The response from Bitcoin enthusiasts has been overwhelmingly negative. Many who identify as Bitcoin maximalists regard any modification to the supply mechanism as a fundamental threat to Bitcoin's integrity. They argue that lost Bitcoins enhance the value of remaining ones; thus, if 4 million are irretrievably lost, the true effective supply stands closer to 17 million.
Moreover, governance poses a significant challenge. Bitcoin lacks centralized leadership, which means changing the issuance structure would require a broad consensus among node operators, miners, and developers. Previous conflicts over protocol changes have resulted in contentious forks, such as the introduction of Bitcoin Cash.
How does StarkWare fit into this conversation?
Understanding Ben-Sasson’s viewpoint is crucial, as StarkWare is a key player in the blockchain infrastructure space. Known for ZK-STARKs technology, the company is actively expanding its reach into the Bitcoin domain.

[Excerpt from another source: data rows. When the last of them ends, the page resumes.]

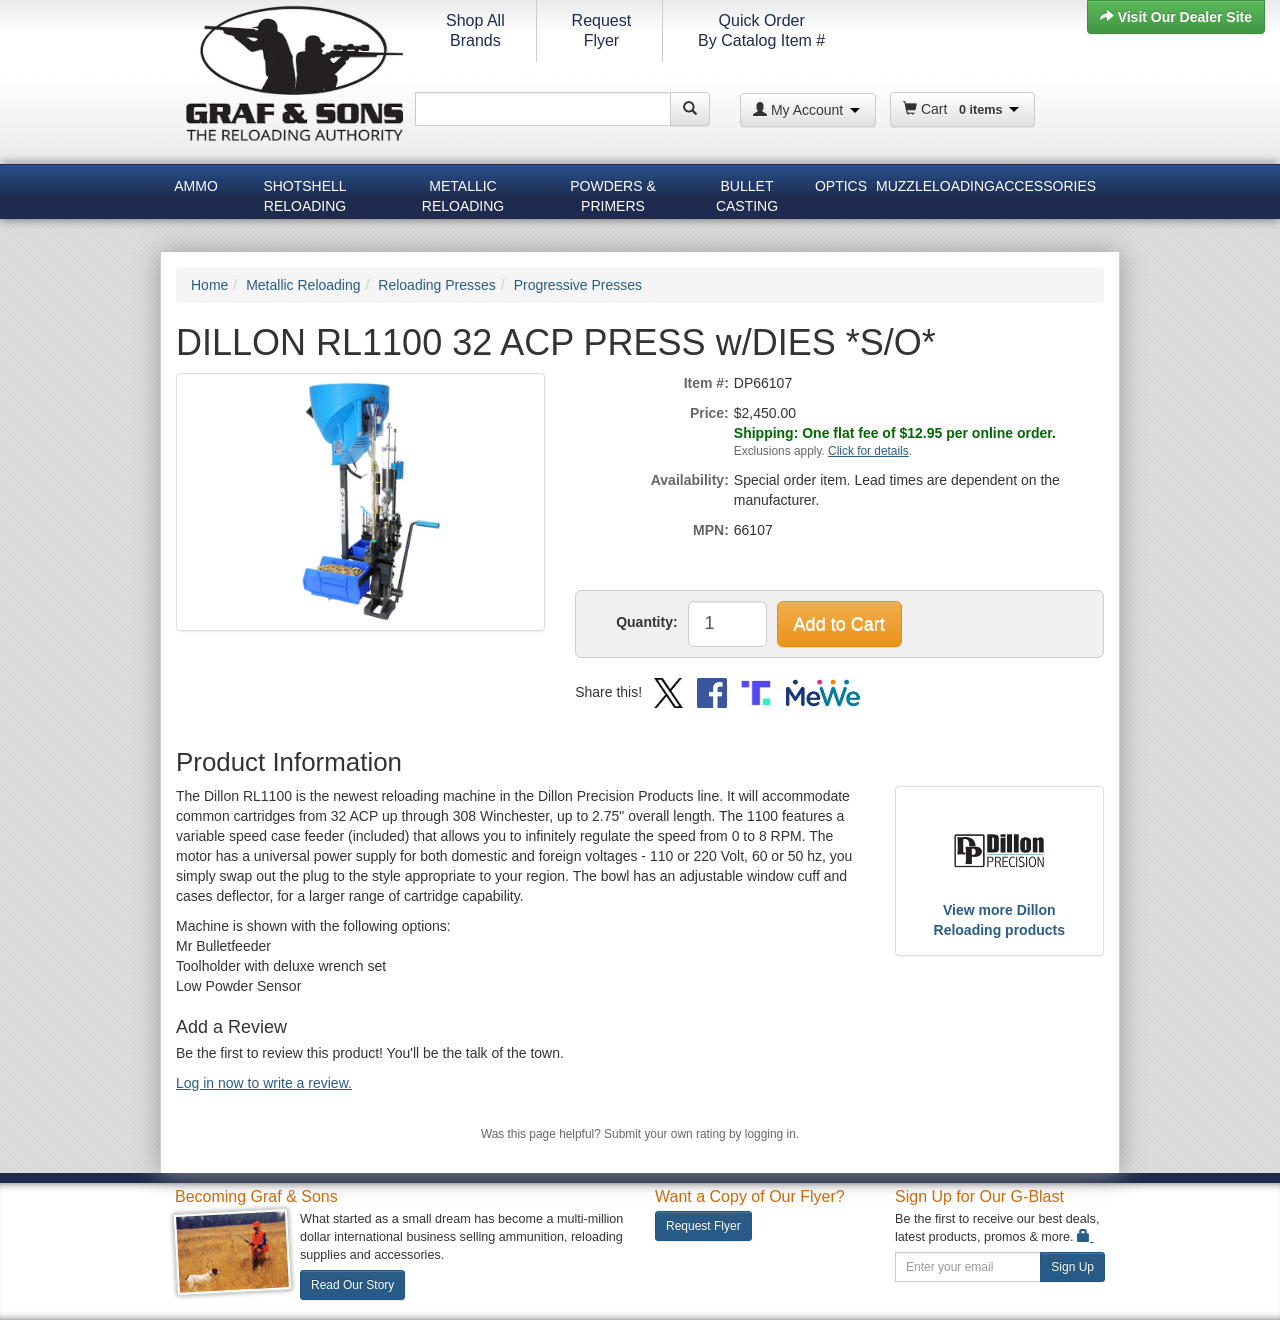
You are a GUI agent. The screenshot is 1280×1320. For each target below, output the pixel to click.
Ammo (196, 186)
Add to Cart (839, 624)
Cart (961, 109)
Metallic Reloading (463, 193)
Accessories (1045, 186)
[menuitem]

If Bitcoin's mining ecosystem weakens due to block rewards declining, the security of all layers built upon Bitcoin—including StarkWare's applications—may falter.
In contrast to Bitcoin, Ethereum has taken a more flexible approach with its shift to proof-of-stake and the implementation of a fee-burning mechanism through EIP-1559, essentially redefining its monetary policy. Bitcoin's philosophy has resisted such flexibility, making it a fundamental difference between the two largest cryptocurrencies in how they manage their ecosystems.
What are the implications for Bitcoin investors?
As we anticipate further reductions in block rewards, expected to dip below 1 Bitcoin per block around 2036, the debate over whether transaction fees can maintain network security is expected to intensify. With 3 to 4 million Bitcoin permanently gone and the subsidy continuing its decline, investors should closely monitor the impact that revenue from transaction fees has in relation to the diminishing supply of block rewards. This balance will likely play a critical role in shaping Bitcoin's durability in the face of economic realities.